▶ WHAT THE EXERCISE ASKS: Set the data down exactly as it stands, and keep its pictures out.

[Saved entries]
------------------------------------

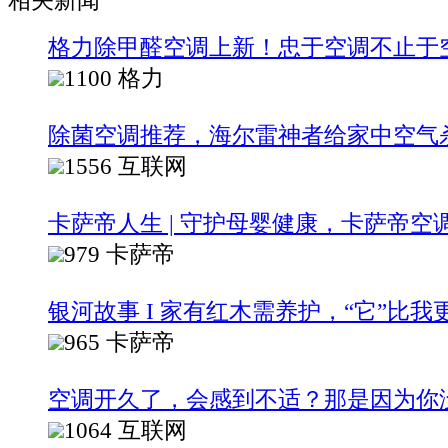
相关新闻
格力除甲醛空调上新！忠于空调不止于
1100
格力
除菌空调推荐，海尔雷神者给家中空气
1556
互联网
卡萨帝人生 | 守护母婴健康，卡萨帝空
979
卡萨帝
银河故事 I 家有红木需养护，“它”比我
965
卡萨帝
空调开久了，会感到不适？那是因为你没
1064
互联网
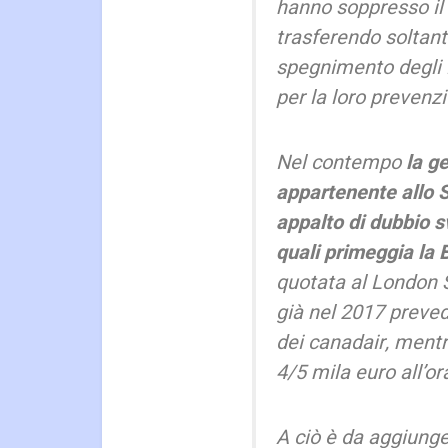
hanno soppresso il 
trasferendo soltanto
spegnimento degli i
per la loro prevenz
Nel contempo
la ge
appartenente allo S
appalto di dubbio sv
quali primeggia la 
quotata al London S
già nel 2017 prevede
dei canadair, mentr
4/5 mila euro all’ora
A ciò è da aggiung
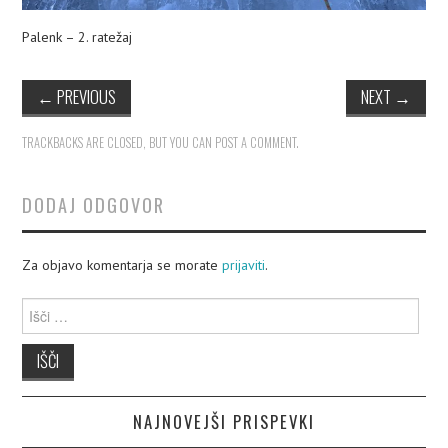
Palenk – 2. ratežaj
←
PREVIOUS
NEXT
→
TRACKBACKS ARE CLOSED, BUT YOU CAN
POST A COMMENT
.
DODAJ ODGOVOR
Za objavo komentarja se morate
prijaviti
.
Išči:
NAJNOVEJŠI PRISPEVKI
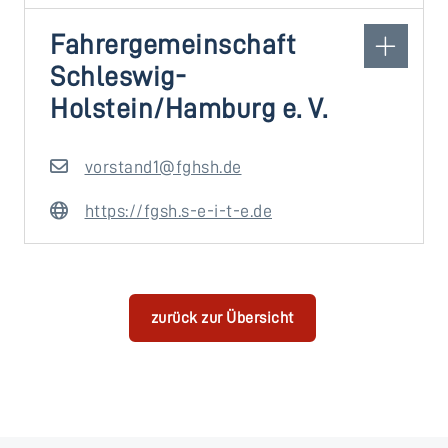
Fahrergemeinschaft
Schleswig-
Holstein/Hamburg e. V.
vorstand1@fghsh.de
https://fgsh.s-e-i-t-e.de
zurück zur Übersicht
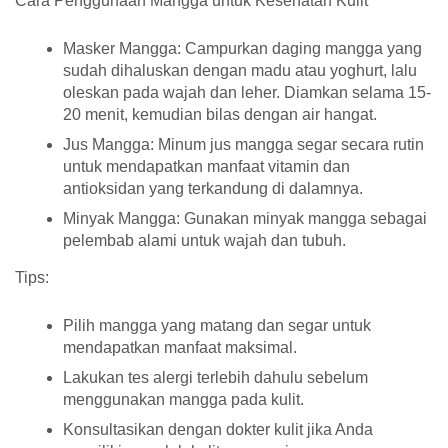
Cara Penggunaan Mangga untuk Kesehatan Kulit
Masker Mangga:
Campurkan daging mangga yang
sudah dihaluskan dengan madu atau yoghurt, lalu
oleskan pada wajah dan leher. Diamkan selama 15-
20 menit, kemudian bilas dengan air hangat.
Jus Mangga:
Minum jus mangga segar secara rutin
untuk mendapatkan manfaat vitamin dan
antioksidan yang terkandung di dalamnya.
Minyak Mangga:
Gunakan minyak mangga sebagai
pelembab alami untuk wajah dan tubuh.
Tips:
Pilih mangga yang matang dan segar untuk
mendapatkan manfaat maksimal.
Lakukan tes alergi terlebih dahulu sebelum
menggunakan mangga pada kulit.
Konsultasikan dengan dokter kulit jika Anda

------------------------------------

▶ OUTPUT BELOW:
相关新闻
格力除甲醛空调上新！忠于空调不止于
1100
格力
除菌空调推荐，海尔雷神者给家中空气
1556
互联网
卡萨帝人生 | 守护母婴健康，卡萨帝空
979
卡萨帝
银河故事 I 家有红木需养护，“它”比我
965
卡萨帝
空调开久了，会感到不适？那是因为你没
1064
互联网
hanno soppresso il 
trasferendo soltanto
spegnimento degli i
per la loro prevenz
Nel contempo
la ge
appartenente allo S
appalto di dubbio sv
quali primeggia la 
quotata al London S
già nel 2017 prevede
dei canadair, mentr
4/5 mila euro all’ora
A ciò è da aggiung
Palenk – 2. ratežaj
←
PREVIOUS
NEXT
→
TRACKBACKS ARE CLOSED, BUT YOU CAN
POST A COMMENT
.
DODAJ ODGOVOR
Za objavo komentarja se morate
prijaviti
.
Išči:
NAJNOVEJŠI PRISPEVKI
Fahrergemeinschaft
Schleswig-
Holstein/Hamburg e. V.
vorstand1@fghsh.de
https://fgsh.s-e-i-t-e.de
zurück zur Übersicht
Cara Penggunaan Mangga untuk Kesehatan Kulit
Masker Mangga:
Campurkan daging mangga yang
sudah dihaluskan dengan madu atau yoghurt, lalu
oleskan pada wajah dan leher. Diamkan selama 15-
20 menit, kemudian bilas dengan air hangat.
Jus Mangga:
Minum jus mangga segar secara rutin
untuk mendapatkan manfaat vitamin dan
antioksidan yang terkandung di dalamnya.
Minyak Mangga:
Gunakan minyak mangga sebagai
pelembab alami untuk wajah dan tubuh.
Tips:
Pilih mangga yang matang dan segar untuk
mendapatkan manfaat maksimal.
Lakukan tes alergi terlebih dahulu sebelum
menggunakan mangga pada kulit.
Konsultasikan dengan dokter kulit jika Anda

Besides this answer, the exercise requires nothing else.